Enredo: Houve um tempo em que o mundo admirava a sua pujança física. Uma época debruada a ouro em que a sua coragem inspirava reverência  e as suas façanhas eram lendárias. Uma época em que ele era considerado o melhor caçador do mundo. Mas isso foi antes de os ambientalistas e os ativistas dos direitos dos animais arruinarem a sua reputação. Antes de conhecer o Homem-Aranha.
    Sergei Kravinov - celebrizado nesse passado glorioso como Kraven, o Caçador -  está ciente que a morte se aproxima. Pressente a sua presença nas sombras e quase consegue perscrutar o seu semblante tétrico. Mas ele não está preparado para morrer. Não sem antes recuperar a honra e dignidade perdidas. Não sem antes saciar o seu orgulho e provar a sua superioridade.E isso só será possível derrotando o Homem-Aranha.
     Reunido as forças que ainda lhe restam, Kraven empreende, assim, a sua derradeira caçada.

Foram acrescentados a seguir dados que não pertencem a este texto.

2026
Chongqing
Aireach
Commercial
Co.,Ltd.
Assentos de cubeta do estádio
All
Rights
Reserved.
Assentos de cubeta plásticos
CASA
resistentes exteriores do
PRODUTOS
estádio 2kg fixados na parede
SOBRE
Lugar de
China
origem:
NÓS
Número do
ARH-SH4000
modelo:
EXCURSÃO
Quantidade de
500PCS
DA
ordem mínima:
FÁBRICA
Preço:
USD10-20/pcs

    Conquanto seja ainda ágil como uma pantera e forte como um tigre, Kraven sabe que está longe do seu ápice físico de outrora. No entanto, ele acredita que nunca descansará em paz se não vergar o Homem-Aranha. Tomando poções e infusões de ervas trazidas das selvas mais profundas para amplificar os seus sentidos e a sua força, Kraven concebe um macabro plano: enterrar o seu rival com centenas de aranhas.

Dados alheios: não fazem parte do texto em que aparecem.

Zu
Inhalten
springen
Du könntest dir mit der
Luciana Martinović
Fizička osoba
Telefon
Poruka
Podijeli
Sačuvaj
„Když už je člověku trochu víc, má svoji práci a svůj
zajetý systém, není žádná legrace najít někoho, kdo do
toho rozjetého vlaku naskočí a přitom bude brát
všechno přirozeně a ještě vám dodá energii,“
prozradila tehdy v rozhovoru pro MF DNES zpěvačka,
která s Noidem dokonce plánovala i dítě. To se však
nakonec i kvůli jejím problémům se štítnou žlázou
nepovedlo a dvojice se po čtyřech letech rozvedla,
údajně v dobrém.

    Recém-regressado da sua lua de mel com Mary Jane e meditando sobre a morte à sua volta durante o funeral de um meliante, o Homem-Aranha sente necessidade de dar um passeio noturno. Absorto em divagações enquanto se balança nas suas teias, o herói é subitamente atacado, drogado e capturado por Kraven.
    Quando Kraven se acerca dele, o Homem-Aranha está prestes a perder os sentidos. Contudo, tem ainda tempo de ver a espingarda e o olhar sinistro do seu verdugo enquanto este se prepara para o executar a sangue frio. Balbuciando sobre a restauração da sua honra, Kraven aponta a arma à cabeça do Escalador de Paredes e dispara à queima-roupa, bem no meio dos olhos.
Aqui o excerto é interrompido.